If we take all this seriously, though not literally, in the way that all literature is both generalizable as metaphor and specific to what it evokes, the novel invites us to believe that committed leftists are mostly a shiftless bunch of creative types with a greater percentage of depression-prone Neanderthal DNA and are incapable of organizing themselves for violence, only peaceful protests. Left-wing political violence when it arrives is usually the result of a troubling virus introduced into its mix, the secret agent, cop, or provocateur, which makes the group susceptible to the paranoia endemic to so much left-wing theory, practice, and organizing. The cop then succeeds either by failing, or succeeds by succeeding. Here is where Kushner’s novel reveals itself to be symptomatic of a particular “left agency” problem: If something actually blows up or people get killed, it’s not the fault of the movement, nor its ideas about the necessity of revolutionary transformation by any means necessary; instead, you blame those who would benefit from discrediting the movement and its ideas.

This attitude is probably the most fictitious thing about the whole novel. It displaces an honest reckoning with how desires—common to all humans regardless of primate descent—whether for justice, or transformation, or peace, or material satisfaction—can be contaminated by deeply held beliefs about the unique malevolence of others. It is not just Kushner’s narrative persona, the novelist as an amoral spy and human listening device, who evades the tough questions about what drives people to do harm in the name of a belief in their own goodness, righteousness, or power: the novel itself performs that evasion, symptomatic of a desire to have everything in every way possible.

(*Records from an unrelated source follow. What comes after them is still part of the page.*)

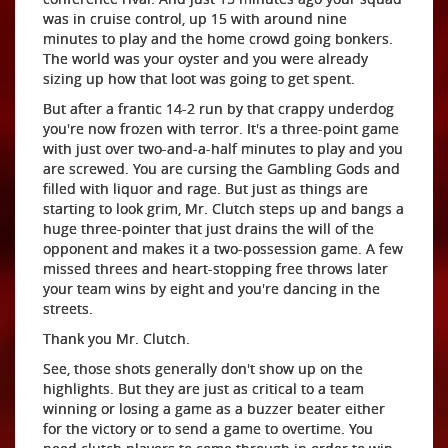
was in cruise control, up 15 with around nine
minutes to play and the home crowd going bonkers.
The world was your oyster and you were already
sizing up how that loot was going to get spent.
But after a frantic 14-2 run by that crappy underdog
you're now frozen with terror. It's a three-point game
with just over two-and-a-half minutes to play and you
are screwed. You are cursing the Gambling Gods and
filled with liquor and rage. But just as things are
starting to look grim, Mr. Clutch steps up and bangs a
huge three-pointer that just drains the will of the
opponent and makes it a two-possession game. A few
missed threes and heart-stopping free throws later
your team wins by eight and you're dancing in the
streets.
Thank you Mr. Clutch.
See, those shots generally don't show up on the
highlights. But they are just as critical to a team
winning or losing a game as a buzzer beater either
for the victory or to send a game to overtime. You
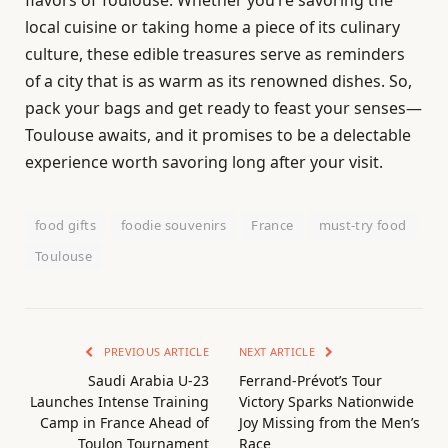
local cuisine or taking home a piece of its culinary
culture, these edible treasures serve as reminders
of a city that is as warm as its renowned dishes. So,
pack your bags and get ready to feast your senses—
Toulouse awaits, and it promises to be a delectable
experience worth savoring long after your visit.
food gifts
foodie souvenirs
France
must-try food
Toulouse
PREVIOUS ARTICLE
NEXT ARTICLE
Saudi Arabia U-23
Ferrand-Prévot’s Tour
Launches Intense Training
Victory Sparks Nationwide
Camp in France Ahead of
Joy Missing from the Men’s
Toulon Tournament
Race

So Creation Lake is a satire of the left that uses the satire to get us to take their ideas seriously, if never quite literally, because they are after all made-up stories, or at least partly fictional, but better researched than other people’s made-up stories, and at least they are self-aware, if not quite using scare quotes. At the same time, any action based on those ideas could only be the result of manipulation from forces hostile to them. And so what remains is a novel that whirls us into a place where no one, least of all the author, is really answerable for the consequences of their actions or any actions they might endorse—which is not a recipe for writing good fiction.

At the end of Stendhal’s other great novel of ideas, The Red and the Black, Julien Sorel refuses an insanity defense, owns up to attempted murder, and gets guillotined. At the end of Creation Lake, Kushner’s Sadie—having accomplished her mission more or less by a series of lucky breaks, and in possession of a large fortune, the wages of her sins—retreats to a hotel in a Spanish village-resort where she looks at the stars and starts learning Catalan, presumably with an American accent. That’s nihilism, and it’s not funny.

Marco Roth is Tablet’s Critic at Large.